Niezgoda’s profiles as a slightly different type of player than those two, and not only because he’s markedly taller. At 6-foot-1, he’ll be the tallest attacker on the team, but he no typical targetman. Though his hold up game is strong, and his ability to distribute coming back into midfield, away from an opposing defensive line, is also strong, some of Niezgoda’s distinguishing traits happen off the ball. His willingness to threaten new spaces, make defenders account for him, and maintain that position should provide a new, distinct dimension for Portland.
“He’s quick,” Savarese said, beginning his scouting report. “He’s a player that can sense inside the box where the ball is going to end up, and has a good knack [of finding] the ball and [scoring] goals … He’s elusive at finding space. He’s good with the head, reads the game very well.”
For Savarese, how that profile complements Portland’s current striking incumbent, Jeremy Ebobisse, is part of the move’s charm.
“He’s very different than Jeremy,” Savarese explained. “We have center forwards that are very different from each other that can play with each other, as well. That is exciting, for us.”
Beyond the eye tests, there’s also something more objective to Niezgoda’s value: his goals. Twenty games into this year’s Ekstraklasa, Niezgoda had distanced himself from the rest of Poland’s goalscorers, netting 14 times in 18 games to sit three clear of his nearest, former competition. Though back problems limited his play in 2018-19, Niezgoda also put up strong numbers his two previous seasons, combining for 23 goals in 54 league games (44 starts) as a 21- and 22-year-old. After joining Poland’s top flight in January 2016, Niezgoda averaged 0.65 goals per 90 minutes, putting up double-digit seasons in each of his last three healthy campaigns.

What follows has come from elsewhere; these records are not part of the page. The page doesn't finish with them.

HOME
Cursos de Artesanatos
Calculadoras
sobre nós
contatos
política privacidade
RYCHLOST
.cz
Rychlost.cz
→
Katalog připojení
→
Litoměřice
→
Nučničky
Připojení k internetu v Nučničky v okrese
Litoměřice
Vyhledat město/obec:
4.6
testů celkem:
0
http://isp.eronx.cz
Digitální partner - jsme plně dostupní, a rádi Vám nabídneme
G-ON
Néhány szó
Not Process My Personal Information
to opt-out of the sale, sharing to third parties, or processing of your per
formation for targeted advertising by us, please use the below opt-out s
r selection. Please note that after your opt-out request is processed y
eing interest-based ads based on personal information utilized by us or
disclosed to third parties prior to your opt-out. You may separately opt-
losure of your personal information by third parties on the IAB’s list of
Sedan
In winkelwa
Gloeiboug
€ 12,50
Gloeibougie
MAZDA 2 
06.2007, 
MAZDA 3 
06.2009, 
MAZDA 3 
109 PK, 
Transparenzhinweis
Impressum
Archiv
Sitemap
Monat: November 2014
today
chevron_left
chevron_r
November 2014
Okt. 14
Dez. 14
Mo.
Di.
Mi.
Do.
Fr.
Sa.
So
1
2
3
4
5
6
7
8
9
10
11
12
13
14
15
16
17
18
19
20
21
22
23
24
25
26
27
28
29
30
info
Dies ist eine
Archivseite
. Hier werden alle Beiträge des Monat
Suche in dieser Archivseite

In terms of his Major League Soccer move, there are two natural points of comparison. The first is a recent one, with the New England Revolution having also dipped into the Polish ranks to add a DP forward this offseason. In Adam Buksa, though, the Revs added a player with half as many goals this season (seven in 18 games for Pogoń Szczecin), with one double-digit season on his resume. Stylistically, too, while the 6-foot-4 Buksa has a distinct profile, Niezgoda has a more versatile one.

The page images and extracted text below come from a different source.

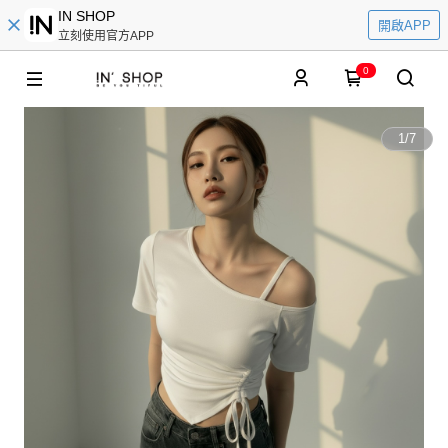
IN SHOP
開啟APP
立刻使用官方APP
0
1
/
7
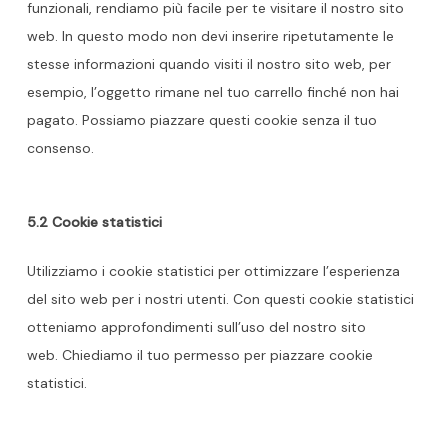
funzionali, rendiamo più facile per te visitare il nostro sito
web. In questo modo non devi inserire ripetutamente le
stesse informazioni quando visiti il nostro sito web, per
esempio, l’oggetto rimane nel tuo carrello finché non hai
pagato. Possiamo piazzare questi cookie senza il tuo
consenso.
5.2 Cookie statistici
Utilizziamo i cookie statistici per ottimizzare l’esperienza
del sito web per i nostri utenti. Con questi cookie statistici
otteniamo approfondimenti sull’uso del nostro sito
web. Chiediamo il tuo permesso per piazzare cookie
statistici.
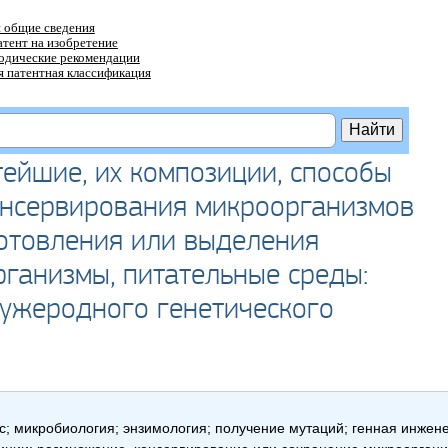
 общие сведения
атент на изобретение
тодические рекомендации
 патентная классификация
ейшие, их композиции, способы
онсервирования микроорганизмов
готовления или выделения
ганизмы, питательные среды:
ужеродного генетического
ус; микробиология; энзимология; получение мутаций; генная инжен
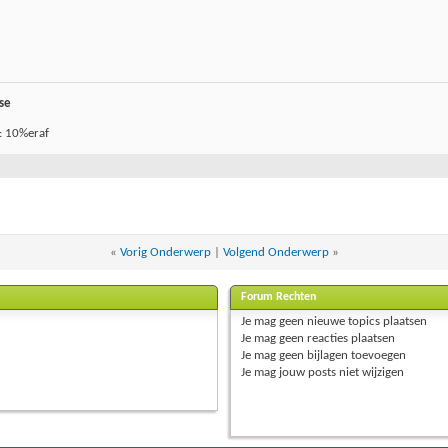
se
: 10%eraf
«
Vorig Onderwerp
|
Volgend Onderwerp
»
Forum Rechten
Je
mag geen
nieuwe topics plaatsen
Je
mag geen
reacties plaatsen
Je
mag geen
bijlagen toevoegen
Je
mag
jouw posts
niet
wijzigen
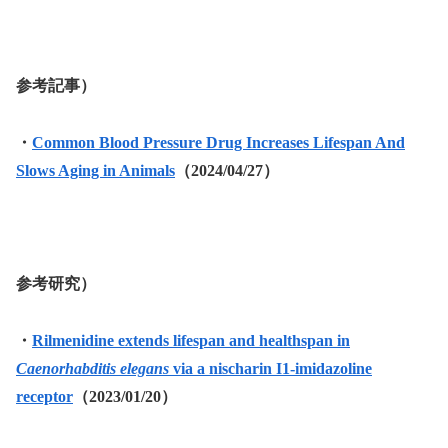
参考記事）
・
Common Blood Pressure Drug Increases Lifespan And
Slows Aging in Animals
（2024/04/27）
参考研究）
・
Rilmenidine extends lifespan and healthspan in
Caenorhabditis elegans
via a nischarin I1-imidazoline
receptor
（2023/01/20）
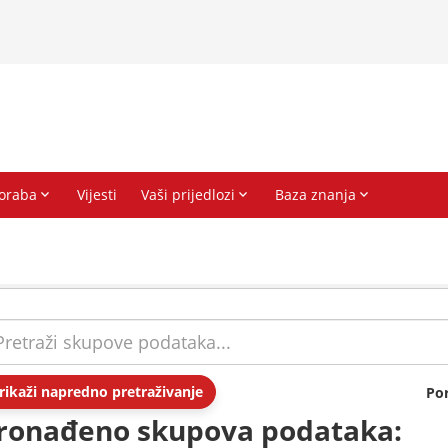
rikaži napredno pretraživanje
Po
ronađeno skupova podataka:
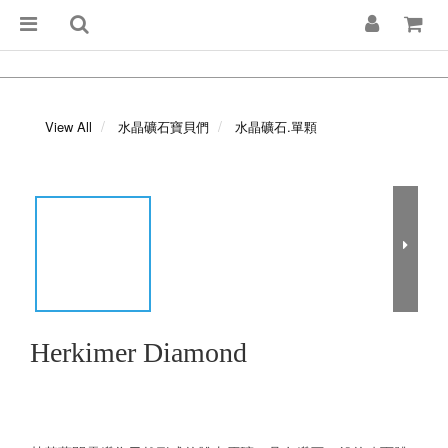
View All
水晶礦石寶貝們
水晶礦石.單顆
Herkimer Diamond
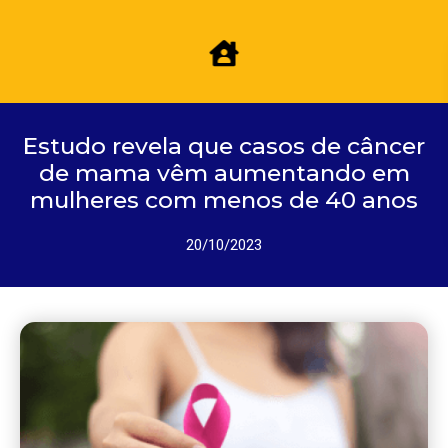
Estudo revela que casos de câncer
de mama vêm aumentando em
mulheres com menos de 40 anos
20/10/2023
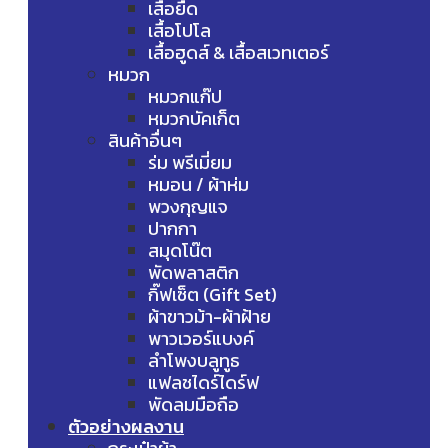
เสื้อยืด
เสื้อโปโล
เสื้อฮูดส์ & เสื้อสเวทเตอร์
หมวก
หมวกแก๊ป
หมวกบัคเก็ต
สินค้าอื่นๆ
ร่ม พรีเมี่ยม
หมอน / ผ้าห่ม
พวงกุญแจ
ปากกา
สมุดโน๊ต
พัดพลาสติก
กิ๊ฟเซ็ต (Gift Set)
ผ้าขาวม้า-ผ้าฝ้าย
พาวเวอร์แบงค์
ลำโพงบลูทูธ
แฟลชไดร์ไดร์ฟ
พัดลมมือถือ
ตัวอย่างผลงาน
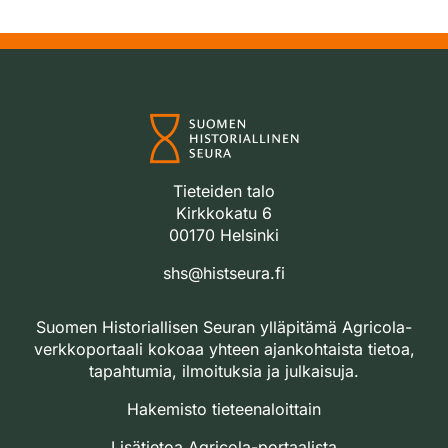
Tieteiden talo
Kirkkokatu 6
00170 Helsinki
shs@histseura.fi
Suomen Historiallisen Seuran ylläpitämä Agricola-
verkkoportaali kokoaa yhteen ajankohtaista tietoa,
tapahtumia, ilmoituksia ja julkaisuja.
Hakemisto tieteenaloittain
Lisätietoa Agricola-portaalista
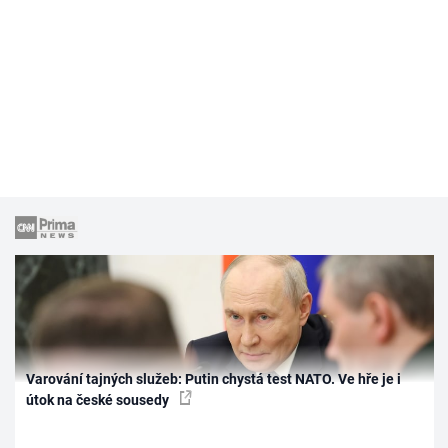
Varování tajných služeb: Putin chystá test NATO. Ve hře je i
útok na české sousedy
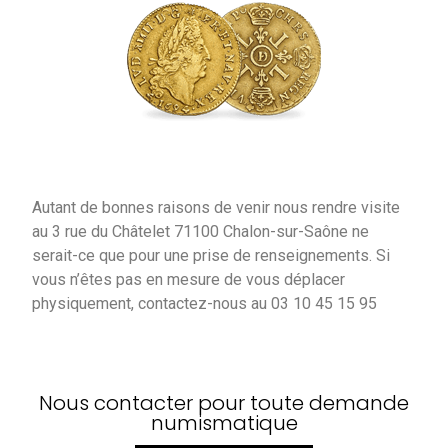
Autant de bonnes raisons de venir nous rendre visite
au 3 rue du Châtelet 71100 Chalon-sur-Saône ne
serait-ce que pour une prise de renseignements. Si
vous n’êtes pas en mesure de vous déplacer
physiquement, contactez-nous au 03 10 45 15 95
Nous contacter pour toute demande
numismatique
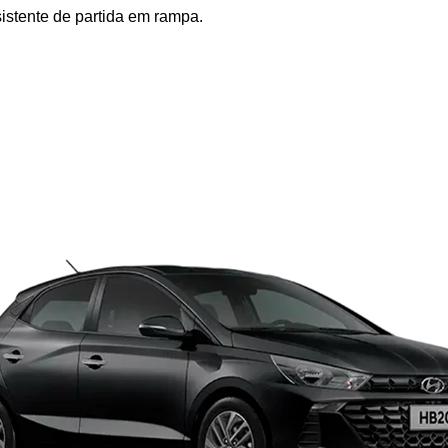
istente de partida em rampa.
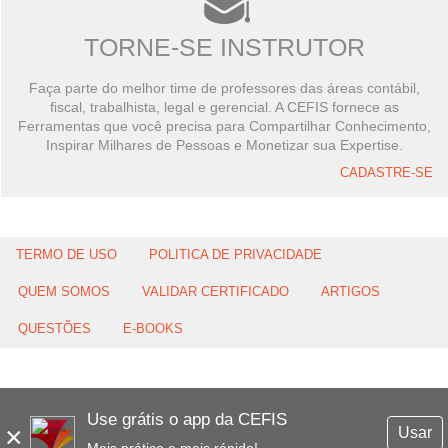
TORNE-SE INSTRUTOR
Faça parte do melhor time de professores das áreas contábil,
fiscal, trabalhista, legal e gerencial. A CEFIS fornece as
Ferramentas que você precisa para Compartilhar Conhecimento,
Inspirar Milhares de Pessoas e Monetizar sua Expertise.
CADASTRE-SE
TERMO DE USO
POLITICA DE PRIVACIDADE
QUEM SOMOS
VALIDAR CERTIFICADO
ARTIGOS
QUESTÕES
E-BOOKS
Use grátis o app da CEFIS
×
Usar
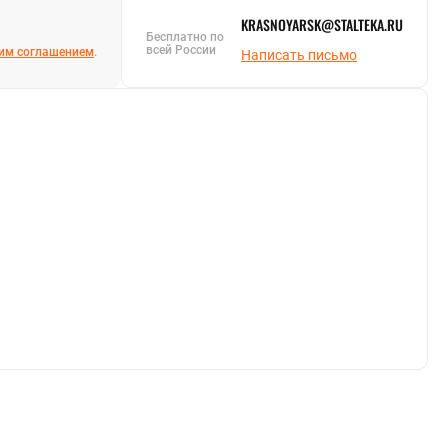
KRASNOYARSK@STALTEKA.RU
Бесплатно по
всей России
им соглашением
.
Написать письмо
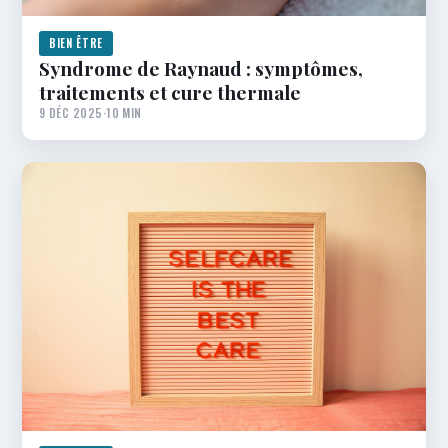
BIEN ÊTRE
Syndrome de Raynaud : symptômes,
traitements et cure thermale
9 DÉC 2025
·
10 MIN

That’s part of the reason a previous MLS move, that of former Chicago Fire forward Nemanja Nikolic, may be more relevant. Like Niezgoda, Nikolic played for Legia. And like Niezgoda, Nikolic left Poland at the top of the Ekstraklasa’s scoring charts. When he moved to the United States as a 29-year-old, the Hungarian international was coming off back-to-back double-digit goal-scoring seasons, and eventually translated that success into 51 goals in 96 games in Chicago.
It would be too much to suggest Niezgoda will come in and replicate Nikolic’s success, but in that success, there is a proof of concept, one that casts Poland’s Ekstraklasa as, in Savarese’s words, “a league that has produced good center forwards.” Those who’ve followed MLS for any period of time know there are no guarantees when it comes to how talents adapt, but at least with this move, there’s more than mere speculation in play. Perhaps Nikolic will prove a poor example, but between the team he came from and a style of play that has commonalities with Niezgoda’s, the parallel provides some reassurance.
Come March 1, though, those parallels will be irrelevant. Niezgoda will either start delivering or he won’t. Should he succeed, though, Portland may finally make some long-term progress at one of the most important positions on the field. After years or trying to reestablish the depth they had five seasons ago, when the tandem of Fanendo Adi and Maxi Urruti were so important in delivering and MLS Cup – and after seasons of seeing their solutions prove short-lived – Portland may be inching closer to real depth at its forward position.